··· DATA FOR THE TASK
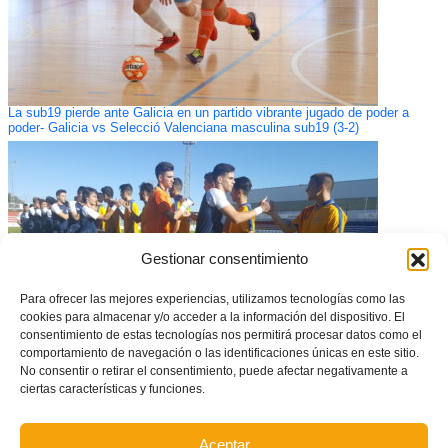
La sub19 pierde ante Galicia en un partido vibrante jugado de poder a
poder- Galicia vs Selecció Valenciana masculina sub19 (3-2)
Gestionar consentimiento
Para ofrecer las mejores experiencias, utilizamos tecnologías como las
cookies para almacenar y/o acceder a la información del dispositivo. El
consentimiento de estas tecnologías nos permitirá procesar datos como el
comportamiento de navegación o las identificaciones únicas en este sitio.
No consentir o retirar el consentimiento, puede afectar negativamente a
Cadetes y Juveniles se imponen a Castilla y León
ciertas características y funciones.
Aceptar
······
→ PROBLEM TO SOLVE: Everything from the line with "Para ofrecer las" through the last line of the data above, please return word for word, and no other line.

→ WRITTEN RESPONSE:
Para ofrecer las mejores experiencias, utilizamos tecnologías como las
cookies para almacenar y/o acceder a la información del dispositivo. El
consentimiento de estas tecnologías nos permitirá procesar datos como el
comportamiento de navegación o las identificaciones únicas en este sitio.
No consentir o retirar el consentimiento, puede afectar negativamente a
Cadetes y Juveniles se imponen a Castilla y León
ciertas características y funciones.
Aceptar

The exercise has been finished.